I had my perinatology appointment yesterday. I am just about 23 weeks pregnant. I met the other MD who I had not yet met. He was much more business like (a New Yorker...said with the accent fo sho) A die hard Yankees fan (my husband is also a Yankees fan - oh joy lets talk about it - UM NO!) He starts right in with "Any bleeding, any cramping, any ....? No... Good, those are all the right answers?" I was taken a back, wondering where my kind African accented doctor was but tried to just take this as fresh eyes. Everything on baby girl looks good (yup...still a girl) all her anatomy looks good. She is measuring in at 1 pound which is right on the mark BUT....she is measuring 4 days behind the expected due date. Okay you know I am totally perseverating on those 4 days. Last time she was 2 days behind. The doctor says there is no statistical difference between 2 and 4 days...totally unconcerned. He says growth and weight can not be really measured until around 25 weeks. I know I just have to wait, that I should just relax but I was up at 4 am, crying. What if my baby....choke sob suck air choke sob.
This new peri asked quick questions about Camille and my last pregnancy...no...no bleeding, no cramping, no excessive exposure to pesticides (does the unwashed apricot from the farmers market count?), gestational diabetes-no, hypertension-no, I took Naproxen 1x (did that kill her?-No), slowed movements reported at 37 weeks, ultrasound done, baby measuring 2.5 weeks small but within normal limits, no NST done, baby dies at 38 weeks.
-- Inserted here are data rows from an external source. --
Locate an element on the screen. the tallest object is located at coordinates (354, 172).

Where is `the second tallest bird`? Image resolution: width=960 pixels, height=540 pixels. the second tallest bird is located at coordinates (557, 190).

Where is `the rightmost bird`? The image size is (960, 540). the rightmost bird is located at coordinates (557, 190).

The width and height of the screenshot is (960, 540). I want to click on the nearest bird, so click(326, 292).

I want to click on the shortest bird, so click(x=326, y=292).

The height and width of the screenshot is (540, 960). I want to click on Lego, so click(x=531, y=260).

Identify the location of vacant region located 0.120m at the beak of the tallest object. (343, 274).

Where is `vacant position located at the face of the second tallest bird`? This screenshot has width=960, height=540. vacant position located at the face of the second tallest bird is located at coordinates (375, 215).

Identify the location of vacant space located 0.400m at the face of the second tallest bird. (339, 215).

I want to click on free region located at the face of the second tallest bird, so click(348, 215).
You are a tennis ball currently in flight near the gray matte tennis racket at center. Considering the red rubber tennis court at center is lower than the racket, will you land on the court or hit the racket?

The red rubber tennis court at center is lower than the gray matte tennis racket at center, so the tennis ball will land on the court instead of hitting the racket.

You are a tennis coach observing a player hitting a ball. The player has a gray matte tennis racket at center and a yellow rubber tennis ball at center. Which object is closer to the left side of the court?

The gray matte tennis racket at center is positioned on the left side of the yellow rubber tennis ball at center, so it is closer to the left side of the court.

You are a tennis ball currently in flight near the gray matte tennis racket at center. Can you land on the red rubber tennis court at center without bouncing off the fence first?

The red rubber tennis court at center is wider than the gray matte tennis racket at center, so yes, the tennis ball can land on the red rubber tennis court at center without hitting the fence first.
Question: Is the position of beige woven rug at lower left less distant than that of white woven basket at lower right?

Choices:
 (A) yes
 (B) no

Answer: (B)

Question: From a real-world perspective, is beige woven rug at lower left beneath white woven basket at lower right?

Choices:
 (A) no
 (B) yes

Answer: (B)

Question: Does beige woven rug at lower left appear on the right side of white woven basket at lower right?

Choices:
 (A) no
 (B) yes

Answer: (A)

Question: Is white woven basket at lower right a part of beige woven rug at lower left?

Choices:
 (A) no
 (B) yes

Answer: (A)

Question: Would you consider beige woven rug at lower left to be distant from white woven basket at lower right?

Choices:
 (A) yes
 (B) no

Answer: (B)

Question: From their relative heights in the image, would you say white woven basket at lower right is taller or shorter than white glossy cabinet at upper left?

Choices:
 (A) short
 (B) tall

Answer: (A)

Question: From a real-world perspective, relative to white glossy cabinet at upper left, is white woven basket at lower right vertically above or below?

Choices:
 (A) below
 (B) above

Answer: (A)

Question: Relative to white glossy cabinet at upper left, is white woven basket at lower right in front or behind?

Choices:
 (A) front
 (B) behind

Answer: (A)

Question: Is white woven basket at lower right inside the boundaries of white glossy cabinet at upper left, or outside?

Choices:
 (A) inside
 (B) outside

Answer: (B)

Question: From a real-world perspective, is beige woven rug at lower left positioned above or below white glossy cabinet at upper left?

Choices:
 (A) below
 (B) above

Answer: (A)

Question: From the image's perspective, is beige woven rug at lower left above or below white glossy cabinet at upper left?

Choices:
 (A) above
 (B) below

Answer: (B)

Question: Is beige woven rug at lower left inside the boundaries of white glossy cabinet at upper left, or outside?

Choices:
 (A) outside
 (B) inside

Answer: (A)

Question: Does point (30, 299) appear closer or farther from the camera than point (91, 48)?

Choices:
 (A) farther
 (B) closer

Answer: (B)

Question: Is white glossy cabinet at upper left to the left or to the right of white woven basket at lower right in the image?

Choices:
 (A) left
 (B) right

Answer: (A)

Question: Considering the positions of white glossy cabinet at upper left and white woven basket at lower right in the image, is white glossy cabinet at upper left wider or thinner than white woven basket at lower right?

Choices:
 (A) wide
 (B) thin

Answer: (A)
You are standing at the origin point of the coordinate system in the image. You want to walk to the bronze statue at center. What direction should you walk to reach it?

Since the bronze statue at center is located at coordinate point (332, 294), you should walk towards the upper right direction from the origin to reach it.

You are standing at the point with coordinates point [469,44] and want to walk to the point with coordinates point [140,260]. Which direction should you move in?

He says well it sounds to me like it may have been a placental attachment problem, it sounds like maybe your placenta stopped provided adequate nutrition...(My thought- Fucking hell my body starved my baby to death, like I don't have enough guilt over her death, like my other thought is please oh please don't tell me she died in pain, that she drown in her own amniotic fluid screaming for help I couldn't offer) ...see I'm crying again because it's just toooooo much to have your baby die inside you. If anything is really going to send you down the crazy road this is it. The truth is we will never know why Camille died. It is so unbelievably tragic.
We left the appointment and I started crying walking out to the parking lot. I am so sad Camille is dead and every appointment brings me face to face with the questions I and no one else has the answers to. I see my sweet baby girl kicking and moving and I feel it simultaneously (the ultrasound tech felt her kick too) which is such a miracle and I love her so much....but I worry. I worry about those 4 days that no one else worries about. there is NOTHING that could be done right now anyway...23 weeks is still the sit and wait time. I love Camille, I love this baby girl and both feel so out of reach, I have no control and it is tortuous. I wake at 4 am....I can not stop my mind. My heart aches for Camille, my worry for this new baby is exponential, I can not tell which one I am crying over...both I suppose, and so I roll over and kiss my boy and put my hand on him to feel his chest rise and fall with life and breath.
I am tired today, I cry and apologize for the hundred millionth time to Kai for being short on patience and try to explain to him that I am worried about this baby. He says "but the baby is okay in your tummy", and so I need to remind myself of this, because I do not trust my body. It betrayed me before. I ache already, my pelvis, my ligaments...third baby after giving birth 6 months before and boy can I feel it. I wonder if my bones are sad too.
I know that the pregnancy will only become more difficult with time. Today I needed someone to talk to and had no one, today I needed to cry on someones shoulder and had no one. Some days I manage it better than others, today is not one of those days.